One other point from the above example, one solution to counteract this slow down with animatedline is to set a maximum on the # of data points that it stores, where the # of data points is sufficient to cover the window being plotted, but less than storing every point. This would almost certainly reduce the impact of having too many points in memory, but would cause problems if the window width were ever increased. In my use case I wanted the ability to plot a specified width (time duration) by default, as well as the ability to increase or decrease that width, and to scroll backwards to see previous data. Increasing the width and scrolling backwards would not be supported by animatedline if only a limited # of data points were retained in memory.

Code for the above is available at: [speed_example_03.m]

Speed Summary: Matlab’s animatedline function is designed to efficiently plot data as new points are added. From what I can tell it is not designed to plot data fast. The streaming functionality of plotBig in contrast is designed to plot data fast AND to support plotting new data as it is added. The relative speedup between the two is dependent on how many points have been added to the plot objects, as well as how many points are plotted.

Implementation Details

Internally the streaming data object preallocates a buffer of a given size. When new data points are added, they are added to the internal buffer. If the added data would cause the buffer to overflow, the buffer is resized based on a specified growth rate (the default is to double the buffer size).

When plotting via the plotBig function, the streaming data class is detected and a data reduction call is made to the streaming class, rather than being handled by the default class that operates on normal arrays.

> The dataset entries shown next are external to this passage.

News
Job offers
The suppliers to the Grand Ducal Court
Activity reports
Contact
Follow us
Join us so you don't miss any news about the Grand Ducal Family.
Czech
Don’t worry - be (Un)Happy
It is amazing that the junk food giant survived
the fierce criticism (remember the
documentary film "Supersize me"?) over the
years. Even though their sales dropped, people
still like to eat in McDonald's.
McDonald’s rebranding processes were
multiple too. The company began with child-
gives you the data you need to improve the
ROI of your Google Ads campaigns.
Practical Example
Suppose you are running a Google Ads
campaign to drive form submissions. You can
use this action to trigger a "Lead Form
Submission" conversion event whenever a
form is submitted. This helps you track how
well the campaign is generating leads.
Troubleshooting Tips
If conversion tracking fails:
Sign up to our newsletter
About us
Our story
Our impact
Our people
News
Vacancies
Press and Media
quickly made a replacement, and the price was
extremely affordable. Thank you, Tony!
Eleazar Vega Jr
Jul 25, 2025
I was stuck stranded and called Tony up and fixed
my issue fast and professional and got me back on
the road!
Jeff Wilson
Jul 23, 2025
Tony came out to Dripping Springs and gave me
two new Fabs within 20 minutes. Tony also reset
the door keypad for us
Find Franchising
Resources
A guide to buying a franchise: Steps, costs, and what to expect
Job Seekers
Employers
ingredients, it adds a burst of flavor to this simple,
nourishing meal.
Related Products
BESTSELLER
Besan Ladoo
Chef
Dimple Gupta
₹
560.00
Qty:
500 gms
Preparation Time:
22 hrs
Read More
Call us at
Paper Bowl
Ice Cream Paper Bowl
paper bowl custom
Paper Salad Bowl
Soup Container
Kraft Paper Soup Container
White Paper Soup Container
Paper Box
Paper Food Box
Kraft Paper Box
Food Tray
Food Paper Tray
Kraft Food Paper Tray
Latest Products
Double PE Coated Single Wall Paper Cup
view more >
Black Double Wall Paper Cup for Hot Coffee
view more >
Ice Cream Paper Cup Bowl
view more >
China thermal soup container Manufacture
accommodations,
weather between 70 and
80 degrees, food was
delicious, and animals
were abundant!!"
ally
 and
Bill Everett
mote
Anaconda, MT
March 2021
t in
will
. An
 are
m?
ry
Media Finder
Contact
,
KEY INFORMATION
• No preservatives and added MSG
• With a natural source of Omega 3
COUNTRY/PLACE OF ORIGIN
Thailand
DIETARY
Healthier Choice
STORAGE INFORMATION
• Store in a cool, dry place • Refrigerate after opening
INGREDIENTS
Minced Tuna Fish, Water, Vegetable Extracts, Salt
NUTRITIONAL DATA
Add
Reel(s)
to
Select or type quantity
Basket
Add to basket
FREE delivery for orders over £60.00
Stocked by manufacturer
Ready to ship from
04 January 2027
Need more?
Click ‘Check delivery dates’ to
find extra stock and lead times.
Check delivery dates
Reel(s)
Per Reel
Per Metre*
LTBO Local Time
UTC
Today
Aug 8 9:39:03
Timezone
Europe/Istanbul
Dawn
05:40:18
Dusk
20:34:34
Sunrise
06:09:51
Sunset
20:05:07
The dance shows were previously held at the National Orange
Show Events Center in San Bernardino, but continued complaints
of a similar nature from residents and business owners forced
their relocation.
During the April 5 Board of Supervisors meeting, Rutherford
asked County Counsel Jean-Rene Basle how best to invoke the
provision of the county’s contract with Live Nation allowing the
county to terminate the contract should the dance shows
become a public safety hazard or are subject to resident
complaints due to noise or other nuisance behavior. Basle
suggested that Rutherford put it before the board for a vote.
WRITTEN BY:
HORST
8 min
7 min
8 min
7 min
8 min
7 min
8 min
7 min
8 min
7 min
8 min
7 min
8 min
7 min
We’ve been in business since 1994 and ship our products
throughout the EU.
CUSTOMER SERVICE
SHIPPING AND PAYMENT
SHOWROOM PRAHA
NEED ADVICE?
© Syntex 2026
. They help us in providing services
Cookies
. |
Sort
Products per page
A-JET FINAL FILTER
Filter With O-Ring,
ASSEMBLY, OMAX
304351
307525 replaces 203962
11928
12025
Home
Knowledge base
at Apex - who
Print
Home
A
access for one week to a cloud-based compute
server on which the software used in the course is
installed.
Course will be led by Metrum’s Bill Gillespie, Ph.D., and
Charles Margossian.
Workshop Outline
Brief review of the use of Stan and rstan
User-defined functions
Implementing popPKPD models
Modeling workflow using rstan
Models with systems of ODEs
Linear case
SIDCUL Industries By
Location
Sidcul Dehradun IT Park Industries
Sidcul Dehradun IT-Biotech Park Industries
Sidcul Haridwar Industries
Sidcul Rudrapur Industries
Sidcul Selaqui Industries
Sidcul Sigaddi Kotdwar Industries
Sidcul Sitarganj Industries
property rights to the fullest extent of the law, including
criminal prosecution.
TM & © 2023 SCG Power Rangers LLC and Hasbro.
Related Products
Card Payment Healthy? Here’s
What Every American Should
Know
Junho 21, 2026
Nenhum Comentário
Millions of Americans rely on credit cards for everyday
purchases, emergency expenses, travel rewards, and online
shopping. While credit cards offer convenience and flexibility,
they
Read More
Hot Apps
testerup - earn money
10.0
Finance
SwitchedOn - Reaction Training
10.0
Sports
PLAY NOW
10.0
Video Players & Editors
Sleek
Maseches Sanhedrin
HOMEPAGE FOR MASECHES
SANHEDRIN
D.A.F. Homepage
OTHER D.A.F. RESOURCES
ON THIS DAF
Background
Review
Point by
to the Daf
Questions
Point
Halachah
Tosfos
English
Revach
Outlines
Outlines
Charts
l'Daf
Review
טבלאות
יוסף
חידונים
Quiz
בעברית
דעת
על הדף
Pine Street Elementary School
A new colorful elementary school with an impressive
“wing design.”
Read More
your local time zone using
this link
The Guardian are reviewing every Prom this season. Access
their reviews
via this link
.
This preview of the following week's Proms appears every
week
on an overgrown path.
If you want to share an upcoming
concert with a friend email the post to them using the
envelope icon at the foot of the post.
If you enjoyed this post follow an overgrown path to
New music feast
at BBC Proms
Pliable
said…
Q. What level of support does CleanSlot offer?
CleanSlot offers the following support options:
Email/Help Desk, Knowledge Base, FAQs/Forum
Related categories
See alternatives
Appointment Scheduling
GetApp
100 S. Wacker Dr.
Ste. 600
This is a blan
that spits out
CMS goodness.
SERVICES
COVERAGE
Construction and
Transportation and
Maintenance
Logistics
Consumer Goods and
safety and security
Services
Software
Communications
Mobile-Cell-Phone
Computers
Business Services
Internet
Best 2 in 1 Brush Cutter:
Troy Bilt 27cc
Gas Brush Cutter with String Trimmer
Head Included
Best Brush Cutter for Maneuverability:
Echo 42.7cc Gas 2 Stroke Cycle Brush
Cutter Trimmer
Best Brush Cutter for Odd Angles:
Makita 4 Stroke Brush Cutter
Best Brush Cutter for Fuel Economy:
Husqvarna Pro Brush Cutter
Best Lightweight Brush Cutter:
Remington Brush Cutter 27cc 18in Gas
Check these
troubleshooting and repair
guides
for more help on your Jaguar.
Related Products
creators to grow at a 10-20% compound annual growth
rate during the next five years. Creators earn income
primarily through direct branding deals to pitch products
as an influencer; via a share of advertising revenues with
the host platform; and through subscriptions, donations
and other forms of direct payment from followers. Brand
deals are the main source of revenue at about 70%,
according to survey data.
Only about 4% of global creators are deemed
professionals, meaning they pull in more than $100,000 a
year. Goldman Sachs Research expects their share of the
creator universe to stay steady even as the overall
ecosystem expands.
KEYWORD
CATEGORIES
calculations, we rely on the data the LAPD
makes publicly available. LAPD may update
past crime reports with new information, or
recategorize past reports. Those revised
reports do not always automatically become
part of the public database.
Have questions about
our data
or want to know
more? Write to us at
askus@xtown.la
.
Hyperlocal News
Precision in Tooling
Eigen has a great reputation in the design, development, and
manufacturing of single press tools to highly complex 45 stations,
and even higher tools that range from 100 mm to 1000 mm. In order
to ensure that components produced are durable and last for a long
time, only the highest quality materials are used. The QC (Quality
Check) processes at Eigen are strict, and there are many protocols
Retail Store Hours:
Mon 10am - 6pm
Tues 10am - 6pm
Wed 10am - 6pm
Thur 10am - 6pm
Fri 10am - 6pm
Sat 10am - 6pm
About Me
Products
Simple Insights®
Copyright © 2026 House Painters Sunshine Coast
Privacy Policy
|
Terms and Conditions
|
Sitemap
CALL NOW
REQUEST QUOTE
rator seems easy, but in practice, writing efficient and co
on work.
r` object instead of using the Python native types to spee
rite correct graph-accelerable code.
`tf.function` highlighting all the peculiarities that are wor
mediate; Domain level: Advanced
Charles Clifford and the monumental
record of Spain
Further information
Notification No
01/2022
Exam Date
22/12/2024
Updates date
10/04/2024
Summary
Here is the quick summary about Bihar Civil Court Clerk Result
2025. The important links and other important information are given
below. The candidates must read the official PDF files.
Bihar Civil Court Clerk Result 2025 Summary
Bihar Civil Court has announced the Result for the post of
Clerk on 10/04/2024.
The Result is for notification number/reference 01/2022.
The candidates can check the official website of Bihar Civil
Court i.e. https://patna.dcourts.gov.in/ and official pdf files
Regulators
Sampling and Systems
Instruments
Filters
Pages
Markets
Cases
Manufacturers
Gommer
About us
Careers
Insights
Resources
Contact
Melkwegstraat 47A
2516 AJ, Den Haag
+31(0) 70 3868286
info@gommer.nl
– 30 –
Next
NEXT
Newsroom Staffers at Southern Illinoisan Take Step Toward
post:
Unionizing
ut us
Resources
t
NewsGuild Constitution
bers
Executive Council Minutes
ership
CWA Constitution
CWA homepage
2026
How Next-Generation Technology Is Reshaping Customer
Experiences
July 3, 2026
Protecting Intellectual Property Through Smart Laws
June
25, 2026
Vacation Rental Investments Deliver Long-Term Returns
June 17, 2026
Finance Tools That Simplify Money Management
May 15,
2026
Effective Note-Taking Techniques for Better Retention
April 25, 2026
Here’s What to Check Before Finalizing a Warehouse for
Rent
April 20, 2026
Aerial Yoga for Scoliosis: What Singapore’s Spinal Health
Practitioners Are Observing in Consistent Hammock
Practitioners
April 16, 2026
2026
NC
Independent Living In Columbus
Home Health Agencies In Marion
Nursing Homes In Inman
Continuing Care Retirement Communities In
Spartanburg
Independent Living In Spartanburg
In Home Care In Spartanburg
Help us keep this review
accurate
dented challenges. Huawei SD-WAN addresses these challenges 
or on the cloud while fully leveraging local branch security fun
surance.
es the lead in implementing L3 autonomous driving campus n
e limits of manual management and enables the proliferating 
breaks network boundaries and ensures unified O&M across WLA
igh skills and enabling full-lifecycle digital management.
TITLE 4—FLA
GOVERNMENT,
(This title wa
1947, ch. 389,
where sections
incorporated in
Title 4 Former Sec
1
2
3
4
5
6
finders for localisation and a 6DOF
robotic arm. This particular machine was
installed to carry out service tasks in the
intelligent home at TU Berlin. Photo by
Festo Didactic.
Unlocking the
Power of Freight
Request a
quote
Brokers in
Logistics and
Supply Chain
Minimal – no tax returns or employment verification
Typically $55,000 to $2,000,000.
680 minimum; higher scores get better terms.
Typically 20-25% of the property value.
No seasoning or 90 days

As a reminder from the other blog post on this library, the plotting speedup comes from only plotting a subset of data points that appears the same (to the viewer) as plotting all of the data points. More specifically I only plot min and max values at approximately one pair per pixel. In other words if we had 1 million data points per pixel, I would only plot 2 values for those 1 million data points, the min of those 1 million values and the max (see other blog post for more details).

The streaming class has three things that it does which is different from the default behavior.

  1. The size of the buffer is not necessarily the same as the size of the valid data. This needs to be kept in mind when doing the data reduction.
  2. I decided to also compute a reduced data set, when data points are added, to speed up future data reduction. For example, from 1 million data points, I only hold on to 1000 data points, or more specifically 500 pairs of min/max values as a second smaller buffer. If we plot enough data (10 of millions of points or more), then the data reduction is computed on this smaller buffer, rather than on the larger original data. This was meant to help when streaming extreme amounts of data - data close to memory limits - although I haven’t fully tested its utility relative to reducing the original array.
  3. I wanted the ability to change the scaling of the data after it had been collected. In other words, I wanted the ability to calibrate the data. This technically could be done for the default big_plot class, but so far I’ve only implemented it in the streaming data. Since a linear calibration (what is implemented) doesn’t change which indices are selected as max/min pairs, I currently perform the calibration after the data reduction. Note inverting the data in the calibration would only flip the max/min values, but they’d still be the same pair (min would become max, max would become min). Note, I also don’t care which is plotted first, max or min, this switching of plot order for pairs of samples is not discernible when “zoomed” out and by the time you can tell, the library just plots all the relevant data in the zoomed in region.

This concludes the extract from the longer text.